Saturday, May 05, 2012

Bring plenty of popcorn ...

... when you go to read the story of the family feud and consequent beans-spilling about the financial schemes and opulent lifestyle of the Crouch family, founders and owners of TBN, "the world’s largest Christian television network."

But also remember that tidbits like these, from the article and accompanying slide show, …

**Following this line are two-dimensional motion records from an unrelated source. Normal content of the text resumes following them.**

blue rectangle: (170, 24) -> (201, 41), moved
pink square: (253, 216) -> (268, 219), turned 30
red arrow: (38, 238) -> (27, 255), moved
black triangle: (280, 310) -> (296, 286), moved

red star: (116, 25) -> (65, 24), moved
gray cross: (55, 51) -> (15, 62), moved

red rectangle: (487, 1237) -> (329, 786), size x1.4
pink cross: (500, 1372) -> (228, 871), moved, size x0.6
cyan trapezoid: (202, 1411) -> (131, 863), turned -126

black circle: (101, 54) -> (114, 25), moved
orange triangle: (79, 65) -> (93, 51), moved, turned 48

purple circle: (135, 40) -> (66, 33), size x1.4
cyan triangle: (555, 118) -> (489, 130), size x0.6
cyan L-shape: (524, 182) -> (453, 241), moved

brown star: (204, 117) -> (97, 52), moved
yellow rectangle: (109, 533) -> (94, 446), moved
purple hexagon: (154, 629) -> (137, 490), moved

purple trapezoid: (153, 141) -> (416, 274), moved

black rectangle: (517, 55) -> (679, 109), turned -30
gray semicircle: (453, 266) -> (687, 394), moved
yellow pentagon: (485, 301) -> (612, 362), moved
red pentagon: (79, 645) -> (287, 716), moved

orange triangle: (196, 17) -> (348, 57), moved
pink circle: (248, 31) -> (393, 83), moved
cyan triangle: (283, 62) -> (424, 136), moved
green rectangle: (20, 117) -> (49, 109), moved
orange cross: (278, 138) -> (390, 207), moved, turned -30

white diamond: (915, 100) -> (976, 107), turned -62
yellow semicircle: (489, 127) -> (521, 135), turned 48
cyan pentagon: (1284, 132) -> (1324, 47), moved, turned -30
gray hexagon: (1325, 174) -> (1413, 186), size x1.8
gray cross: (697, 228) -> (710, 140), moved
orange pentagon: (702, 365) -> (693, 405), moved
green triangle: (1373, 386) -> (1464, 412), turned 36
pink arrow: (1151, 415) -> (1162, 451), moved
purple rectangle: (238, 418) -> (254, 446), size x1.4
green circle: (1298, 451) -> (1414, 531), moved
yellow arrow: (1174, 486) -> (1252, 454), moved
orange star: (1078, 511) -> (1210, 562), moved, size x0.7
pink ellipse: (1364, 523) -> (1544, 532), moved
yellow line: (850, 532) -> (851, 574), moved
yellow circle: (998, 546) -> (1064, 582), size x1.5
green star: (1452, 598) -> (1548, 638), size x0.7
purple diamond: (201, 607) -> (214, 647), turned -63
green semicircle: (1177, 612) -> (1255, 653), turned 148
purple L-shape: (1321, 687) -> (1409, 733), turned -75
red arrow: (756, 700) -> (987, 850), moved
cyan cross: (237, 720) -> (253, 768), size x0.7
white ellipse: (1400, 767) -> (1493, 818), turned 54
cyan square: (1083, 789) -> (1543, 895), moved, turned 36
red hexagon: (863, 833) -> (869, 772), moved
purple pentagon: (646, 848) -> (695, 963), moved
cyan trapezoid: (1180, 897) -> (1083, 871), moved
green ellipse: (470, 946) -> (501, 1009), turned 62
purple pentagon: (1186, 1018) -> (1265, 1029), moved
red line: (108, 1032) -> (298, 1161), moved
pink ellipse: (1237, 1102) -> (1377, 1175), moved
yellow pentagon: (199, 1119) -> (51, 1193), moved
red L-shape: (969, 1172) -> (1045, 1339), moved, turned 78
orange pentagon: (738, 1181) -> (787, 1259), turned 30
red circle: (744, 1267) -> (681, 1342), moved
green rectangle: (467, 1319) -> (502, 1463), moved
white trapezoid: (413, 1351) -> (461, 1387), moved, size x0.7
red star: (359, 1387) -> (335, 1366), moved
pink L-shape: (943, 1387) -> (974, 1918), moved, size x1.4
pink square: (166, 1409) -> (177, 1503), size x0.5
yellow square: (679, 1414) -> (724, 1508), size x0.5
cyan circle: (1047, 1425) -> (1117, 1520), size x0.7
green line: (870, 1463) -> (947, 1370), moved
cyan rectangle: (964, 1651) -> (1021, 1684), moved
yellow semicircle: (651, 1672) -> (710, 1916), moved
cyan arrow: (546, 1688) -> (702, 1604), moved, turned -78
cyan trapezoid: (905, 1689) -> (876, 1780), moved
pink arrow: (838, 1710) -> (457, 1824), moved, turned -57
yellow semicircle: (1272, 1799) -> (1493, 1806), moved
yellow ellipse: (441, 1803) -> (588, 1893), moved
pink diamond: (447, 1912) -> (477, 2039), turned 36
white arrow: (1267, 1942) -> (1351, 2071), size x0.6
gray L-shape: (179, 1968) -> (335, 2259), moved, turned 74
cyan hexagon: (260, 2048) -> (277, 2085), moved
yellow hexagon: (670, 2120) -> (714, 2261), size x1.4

Mr. and Mrs. Crouch have his-and-her mansions one street apart in a gated community here, provided by the network using viewer donations and tax-free earnings. But Mrs. Crouch, 74, rarely sleeps in the $5.6 million house with tennis court and pool. She mostly lives in a large company house near Orlando, Fla., where she runs a side business, the Holy Land Experience theme park. Mr. Crouch, 78, has an adjacent home there too, but rarely visits. Its occupant is often a security guard who doubles as Mrs. Crouch’s chauffeur.

[...]

Mrs. Crouch with her two Maltese dogs, constant companions. In 2008 and 2009, she rented adjacent rooms in a hotel, one for herself and another for the dogs and her clothes, according to Ms. Koper and Troy Clements, a former executive at the Holy Land Experience. She kept a costly motor home, originally purchased to serve as an office, for two years as an air-conditioned sanctuary for her pets, two former employees said.

[...]

“My job as finance director was to find ways to label extravagant personal spending as ministry expenses,” Ms. Koper [a granddaughter of the Crouches] said. This is one way, she said, the company avoids probing questions from the I.R.S. She said that the absence of outsiders on TBN’s governing board — currently consisting of Paul, Janice and Matthew Crouch — had led to a serious lack of accountability for spending.

Ms. Koper and two former TBN employees also said that dozens of staff members, including Ms. Koper, chauffeurs, sound engineers and others had been ordained as ministers by TBN. This, she said, allowed the network to avoid paying Social Security taxes on their salaries and made it easier to justify providing family members with rent-free houses, sometimes called “parsonages.” Colby May, a lawyer representing TBN, said the network ordained people who felt a true “ministerial call.”

… are a thoroughly unsurprising outcome of allowing "churches" and other "religious activities" to go untaxed.

__________


P.S. The Holy Land Experience theme park charges admission, of course, but if all the preaching of the prosperity gospel makes you feel like the ticket prices just don't soak you enough, you'll be happy to learn that you can help in other ways.

Truth in advertising? Or just a Freudian slip?